Fairly new building right by Kensington High Street. On the ground floor are the shop, ticket office and entrance to the paid-for exhibition. The kids common room on the 1st floor provides space for children to be creative. Love the summer activities here and the friendly girls running it. On the top floor is the small but free exhibition displaying what I personally call 'evolution of objects' containing typewriters, walkman, ancient TV, to Mac/Iphone and chunky mobile phones. These made me nostalgic as I grew up witnessing the evolution. Overall, it is a beautiful museum but not worth coming out of your way just to see the free exhibits. 


An impressive building set in a quiet space at the edge of Holland Park.  Through the doors and enter a calm, open, light space that just flows - and looks - empty!  A clever idea to declutter the space within and you can admire the design of the interior before you enter the (unseen from the ground floor) exhibition areas. I just visited the free exhibitions this time:  Cartier and Designers in Residence, redesign of the UK passport and "Designer, Maker, User". Several small exhibitions dotted around where you can sit and watch films. Paid-for current exhibitions which look interesting but had no time to visit  "Breathing Color"; "California: Designing Freedom" but I will return for those - this was a taster visit for me and I left feeling very enthused.    A charged entrance fee for the Ferrari exhibition starts in November which is a "must see"!


Formerly home to the Commonwealth Institute this 1960s grade II listed building with angular roof and quirky exterior design makes this ideal for the new home to the of the design museum that relocated to Kensington from its original home in Shad Thames. It’s certainly smaller than the other well known museums. However there are some interesting exhibits and displays all centred around old to modern design from the old typewriters and walkman that we used to use to the new computers and mp3 players we use in the present day, quite similar to some of the displays at the science museum though. There are some interesting modern innovative concepts shown here from everyday London transport maps to road signage as well. Central seating helps create a more welcoming atmosphere, the roof design is impressive and there are function rooms for students. Worth seeing not overwhelming but handy if you’re after something a bit different in the Kensington area. 

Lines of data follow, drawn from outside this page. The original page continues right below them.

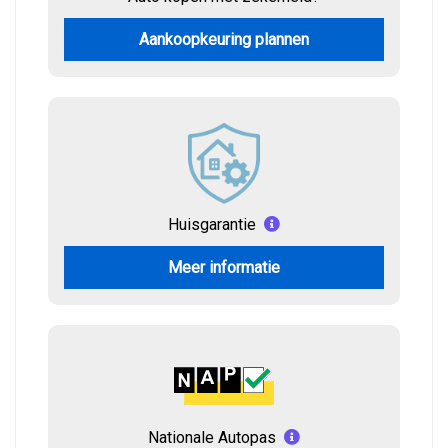
Aankoopkeuring plannen
Huisgarantie
Meer informatie
Nationale Autopas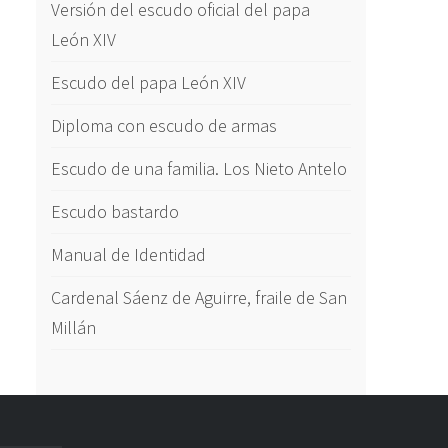
Versión del escudo oficial del papa
León XIV
Escudo del papa León XIV
Diploma con escudo de armas
Escudo de una familia. Los Nieto Antelo
Escudo bastardo
Manual de Identidad
Cardenal Sáenz de Aguirre, fraile de San
Millán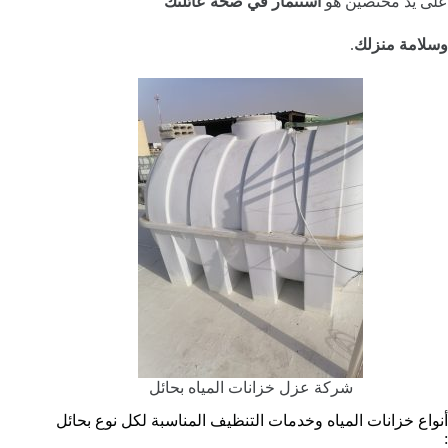
على يد مختصين هو
استثمار في صحة عائلتك
وسلامة منزلك
.
شركة عزل خزانات المياه بحائل
أنواع خزانات المياه وخدمات التنظيف المناسبة لكل نوع بحائل
: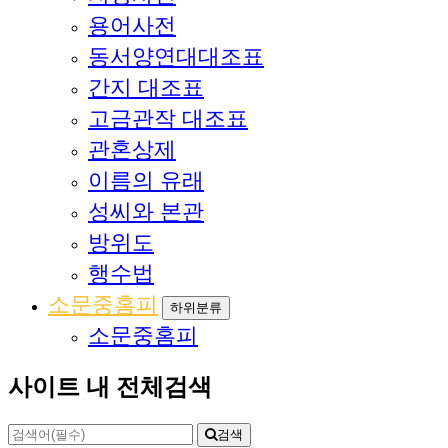
용어사전
동서양연대대조표
간지 대조표
고금관작 대조표
관혼상제
이름의 유래
성씨와 본관
방위도
행수법
소문중홈피
하위분류
소문중홈피
사이트 내 전체검색
검색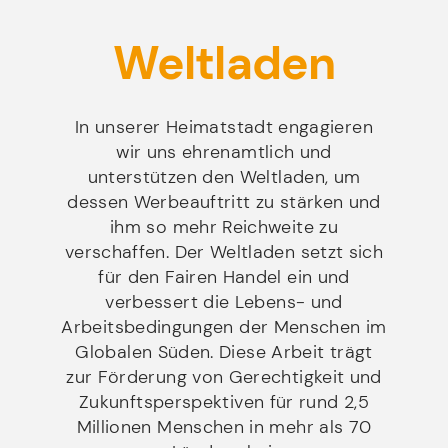
Weltladen
In unserer Heimatstadt engagieren
wir uns ehrenamtlich und
unterstützen den Weltladen, um
dessen Werbeauftritt zu stärken und
ihm so mehr Reichweite zu
verschaffen. Der Weltladen setzt sich
für den Fairen Handel ein und
verbessert die Lebens- und
Arbeitsbedingungen der Menschen im
Globalen Süden. Diese Arbeit trägt
zur Förderung von Gerechtigkeit und
Zukunftsperspektiven für rund 2,5
Millionen Menschen in mehr als 70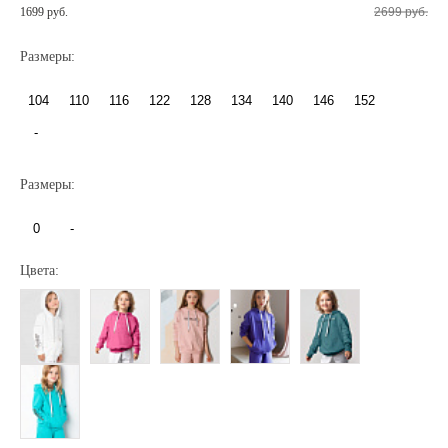
1699 руб.
2699 руб.
Размеры:
104
110
116
122
128
134
140
146
152
-
Размеры:
Регистрация
Авторизация
0
-
Цвета:
Запомнить меня на этом компьютере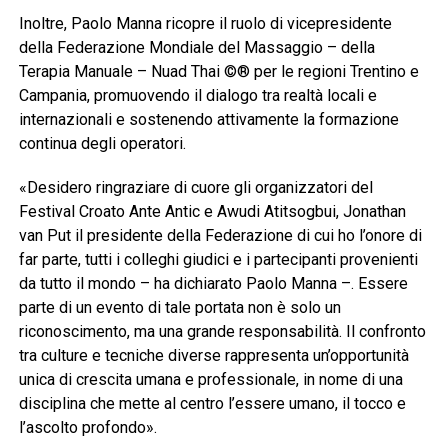
Inoltre, Paolo Manna ricopre il ruolo di vicepresidente
della Federazione Mondiale del Massaggio – della
Terapia Manuale – Nuad Thai ©® per le regioni Trentino e
Campania, promuovendo il dialogo tra realtà locali e
internazionali e sostenendo attivamente la formazione
continua degli operatori.
«Desidero ringraziare di cuore gli organizzatori del
Festival Croato Ante Antic e Awudi Atitsogbui, Jonathan
van Put il presidente della Federazione di cui ho l’onore di
far parte, tutti i colleghi giudici e i partecipanti provenienti
da tutto il mondo – ha dichiarato Paolo Manna –. Essere
parte di un evento di tale portata non è solo un
riconoscimento, ma una grande responsabilità. Il confronto
tra culture e tecniche diverse rappresenta un’opportunità
unica di crescita umana e professionale, in nome di una
disciplina che mette al centro l’essere umano, il tocco e
l’ascolto profondo».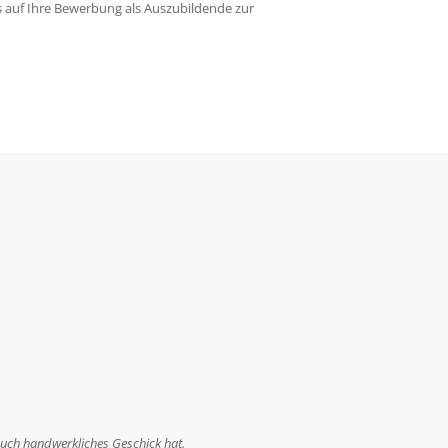
s auf Ihre Bewerbung als Auszubildende zur
 zu finden.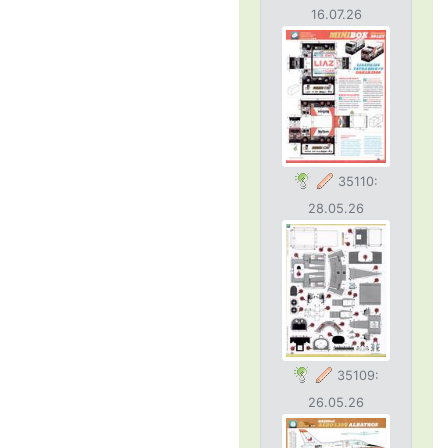
16.07.26
35110:
28.05.26
35109:
26.05.26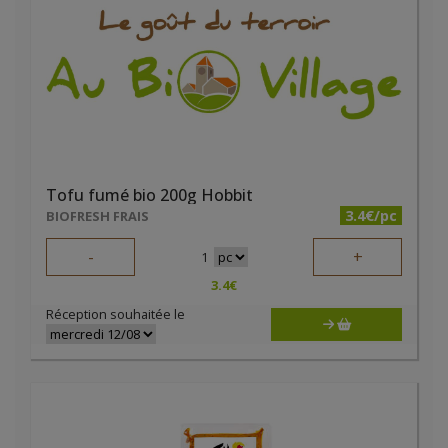
Tofu fumé bio 200g Hobbit
3.4€/pc
BIOFRESH FRAIS
-
+
1
3.4
€
Réception souhaitée le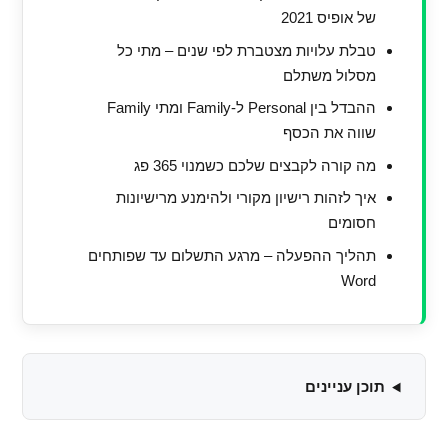
של אופיס 2021
טבלת עלויות מצטברת לפי שנים – מתי כל
מסלול משתלם
ההבדל בין Personal ל-Family ומתי Family
שווה את הכסף
מה קורה לקבצים שלכם כשמנוי 365 פג
איך לזהות רישיון מקורי ולהימנע מרישיונות
חסומים
תהליך ההפעלה – מרגע התשלום עד שפותחים
Word
תוכן עניינים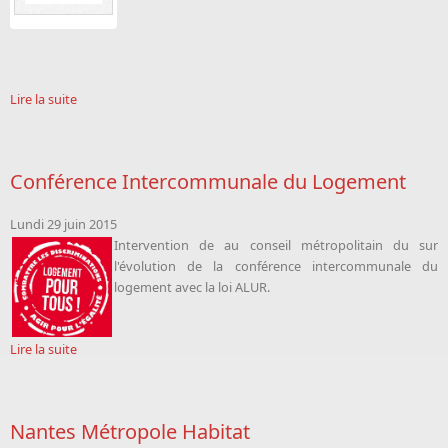
Lire la suite
Conférence Intercommunale du Logement
Lundi 29 juin 2015
Intervention de
au conseil métropolitain du sur
l'évolution de la conférence intercommunale du
logement avec la loi ALUR.
Lire la suite
Nantes Métropole Habitat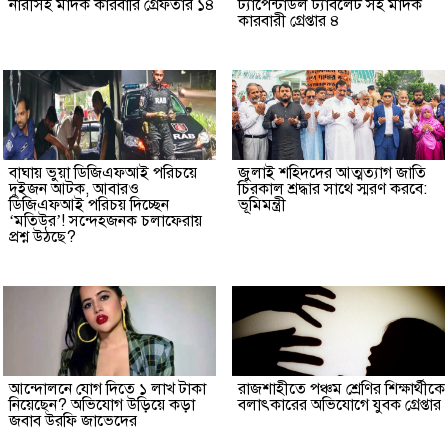
নারীসহ মাদক কারবারি গ্রেফতার ১৪
ট্যাপেন্টাডল ট্যাবলেট সহ মাদক
কারবারী গ্রেপ্তার ৪
বাঘায় ভুয়া ডিজিএফআই পরিচয়ে
জুলাই শহিদদের আত্মত্যাগ জাতি
দুইজন আটক, আবারও
চিরকাল শ্রদ্ধার সাথে স্মরণ করবে:
ডিজিএফআই পরিচয় দিচ্ছেন
ভূমিমন্ত্রী
‘মতিউর’! সন্দেহজনক চলাফেরায়
প্রশ্ন উঠছে?
আন্দোলনে যোগ দিতে ১ লাখ টাকা
রাজশাহীতে পঞ্চম শ্রেণির শিক্ষার্থীকে
নিয়েছেন? অভিযোগ উড়িয়ে কড়া
বলাৎকারের অভিযোগে যুবক গ্রেপ্তার
জবাব উরফি জাভেদের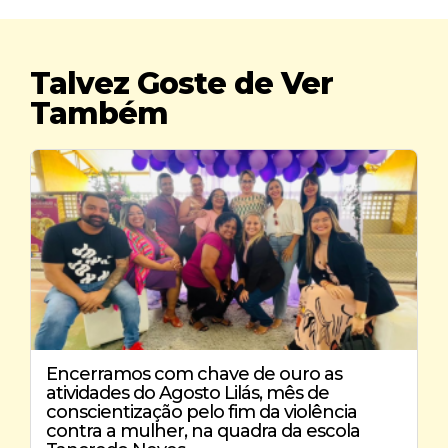
Talvez Goste de Ver
Também
Encerramos com chave de ouro as
atividades do Agosto Lilás, mês de
conscientização pelo fim da violência
contra a mulher, na quadra da escola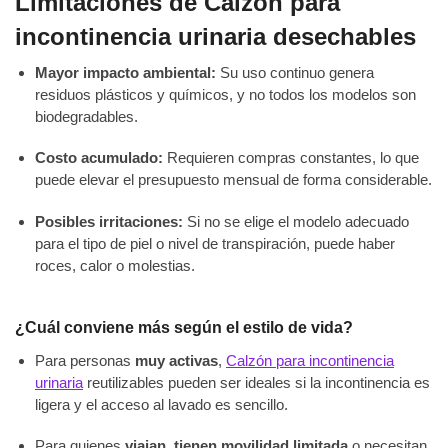
Limitaciones de Calzón para
incontinencia urinaria desechables
Mayor impacto ambiental:
Su uso continuo genera
residuos plásticos y químicos, y no todos los modelos son
biodegradables.
Costo acumulado:
Requieren compras constantes, lo que
puede elevar el presupuesto mensual de forma considerable.
Posibles irritaciones:
Si no se elige el modelo adecuado
para el tipo de piel o nivel de transpiración, puede haber
roces, calor o molestias.
¿Cuál conviene más según el estilo de vida?
Para personas
muy activas
,
Calzón para incontinencia
urinaria
reutilizables pueden ser ideales si la incontinencia es
ligera y el acceso al lavado es sencillo.
Para quienes
viajan, tienen movilidad limitada
o necesitan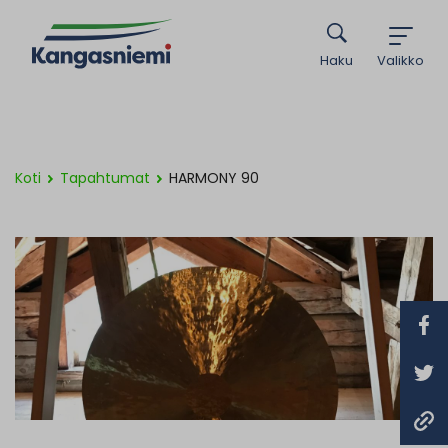
Haku
Valikko
Koti
Tapahtumat
HARMONY 90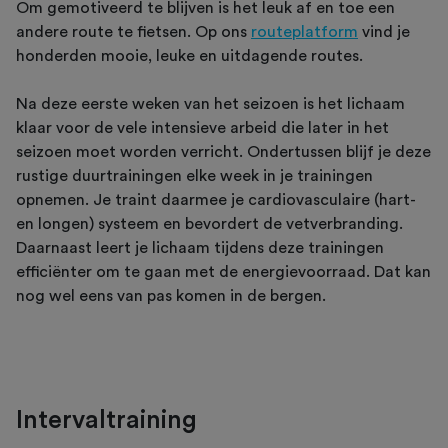
Om gemotiveerd te blijven is het leuk af en toe een
andere route te fietsen. Op ons
routeplatform
vind je
honderden mooie, leuke en uitdagende routes.
Na deze eerste weken van het seizoen is het lichaam
klaar voor de vele intensieve arbeid die later in het
seizoen moet worden verricht. Ondertussen blijf je deze
rustige duurtrainingen elke week in je trainingen
opnemen. Je traint daarmee je cardiovasculaire (hart-
en longen) systeem en bevordert de vetverbranding.
Daarnaast leert je lichaam tijdens deze trainingen
efficiënter om te gaan met de energievoorraad. Dat kan
nog wel eens van pas komen in de bergen.
Intervaltraining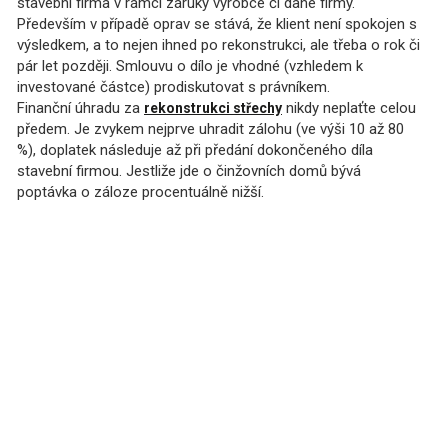
stavební firma v rámci záruky výrobce či dané firmy.
Především v případě oprav se stává, že klient není spokojen s
výsledkem, a to nejen ihned po rekonstrukci, ale třeba o rok či
pár let později. Smlouvu o dílo je vhodné (vzhledem k
investované částce) prodiskutovat s právníkem.
Finanční úhradu za
nikdy neplaťte celou
rekonstrukci střechy
předem. Je zvykem nejprve uhradit zálohu (ve výši 10 až 80
%), doplatek následuje až při předání dokončeného díla
stavební firmou. Jestliže jde o činžovních domů bývá
poptávka o záloze procentuálně nižší.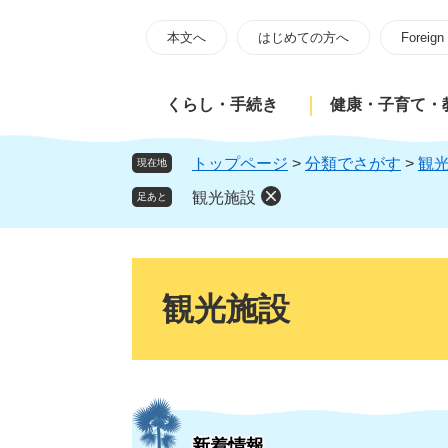
ペ
メ
ー
ニ
本文へ
はじめての方へ
Foreign
ジ
ュ
の
ー
くらし・手続き
健康・子育て・
先
を
頭
飛
で
ば
トップページ
>
分類でさがす
>
観
現在地
す
し
観光施設
足あと
。
て
本
文
本
へ
文
観光施設
新着情報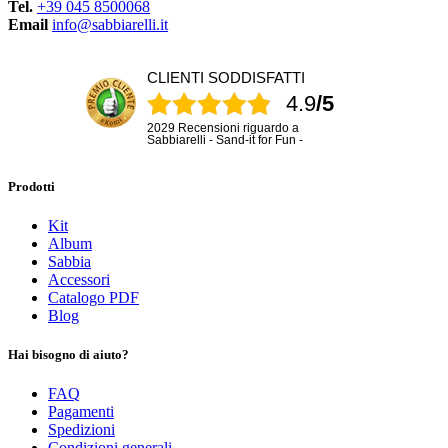
Tel.
+39 045 8500068
Email
info@sabbiarelli.it
CLIENTI SODDISFATTI
4.9
/5
2029 Recensioni riguardo a
Sabbiarelli - Sand-it for Fun -
Prodotti
Kit
Album
Sabbia
Accessori
Catalogo PDF
Blog
Hai bisogno di aiuto?
FAQ
Pagamenti
Spedizioni
Condizioni generali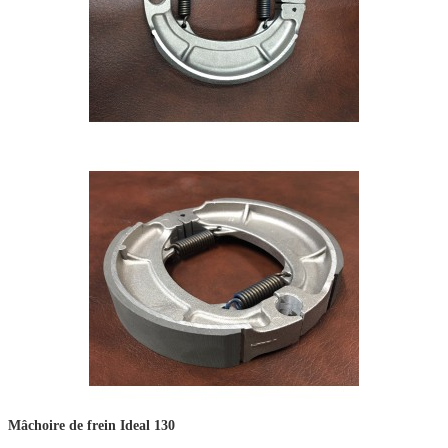
Mâchoire de frein Ideal 130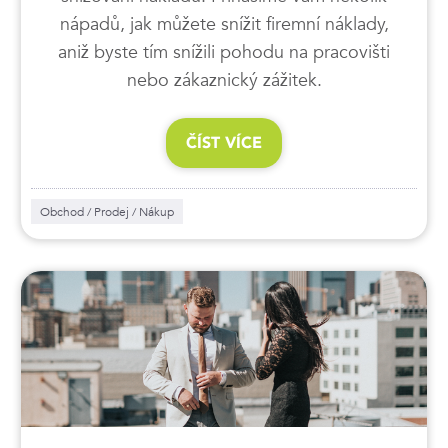
nápadů, jak můžete snížit firemní náklady,
aniž byste tím snížili pohodu na pracovišti
nebo zákaznický zážitek.
ČÍST VÍCE
Obchod / Prodej / Nákup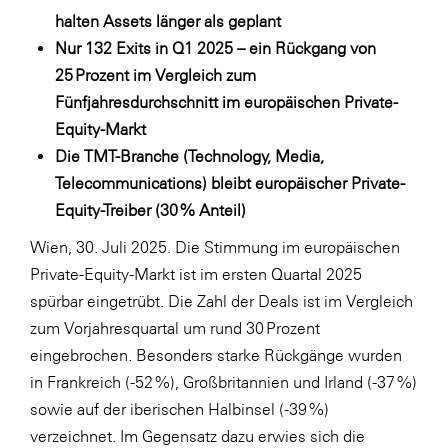
LAT Nitrogen
halten Assets länger als geplant
Libro
Nur 132 Exits in Q1 2025 – ein Rückgang von
25 Prozent im Vergleich zum
Lidl Österreich
Fünfjahresdurchschnitt im europäischen Private-
Die Menü-Manufaktur
Equity-Markt
MTH Retail Group
Die TMT-Branche (Technology, Media,
Telecommunications) bleibt europäischer Private-
OMV
Equity-Treiber (30 % Anteil)
OptimaMed
Wien, 30. Juli 2025. Die Stimmung im europäischen
PAGRO
Private-Equity-Markt ist im ersten Quartal 2025
PHH Rechtsanwält:innen
spürbar eingetrübt. Die Zahl der Deals ist im Vergleich
zum Vorjahresquartal um rund 30 Prozent
Primark
eingebrochen. Besonders starke Rückgänge wurden
Salesforce
in Frankreich (-52 %), Großbritannien und Irland (-37 %)
sebamed
sowie auf der iberischen Halbinsel (-39 %)
verzeichnet. Im Gegensatz dazu erwies sich die
SeneCura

The buildings architecture alone was absolutely stunning, which made the south London trip worthwhile. Located in South Kensington, the museum stands close to Holland park, which is perfect for a day out. Most of the levels are free to access, with a few exhibitions being paid.

Wonderful structure, with sensational work.


Having been to the new Design Museum to see the space and the exhibitions I was both impressed and disappointed. The architecture is incredible, especially how the key staircase commands your attention. 

However the actual exhibition space is quite anti climactic designed with an ordinary exhibition style layout. 

Considering how amazing the director of the design museum is (read his book the Language of Cities it's incredible) its a shame that the space isn't any more engaging. 

Also the shop is a bit drab considering all the cool design stuff you can find around the city, its a bit of a let down. 


Very beautiful building, with good space for exhibitions: not enormous that makes you tired, but not so small (well, for the price of the exhibitions, maybe a little small). The space for the permanent exhibition is bigger and it has very interesting content; although it seems definitely more concerned with ‘beginners’, there is no depth to the texts. It’s a pity because, again, they do have very interesting objects/case studies. 

And it’s always surprising for me that a place dedicated to design has basic exhibition-design mistakes, like texts that are hard to read because of color, or position.
The building is quite impressive but I don’t think it makes much difference from the old building. And the shop seems smaller!


The recently opened/re-located Design Museum is in the beautiful former Commonwealth Institute building in Kensington. And it is the perfect space for exhibiting all things design related as the building itself is so beautiful.

You enter into a large extraordinary atrium space, lined with white walls and crisp clean lines. The exhibitions are on the top two floors of the building accessed from the flights of timber stairs/seating area that winds around in the atrium space - allowing you to get a glimpse of the building from every angle on your way up.

I thought the exhibitions were very interesting, showcasing the evolution of design. The day we went it was packed with visitors and made it difficult to navigate through the exhibition. The star of the show, for me, was the dramatic hyperbolic paraboloid roof structure, with the hidden sky lights letting in secret splashes of light. 

There is a restaurant at the top floor too, for some coffee or a quick bite. Be sure to stop in the shop on our way out, they have some cool design homeware and goodies. 


I hadn't visited the previous design museum and to be honest I had never even heard of it. I decided to take my 12 year old as I thought it might be something he would like and on arrival I was quite blown away by the inside design of the building itself, its very minimalistic but quite stunning!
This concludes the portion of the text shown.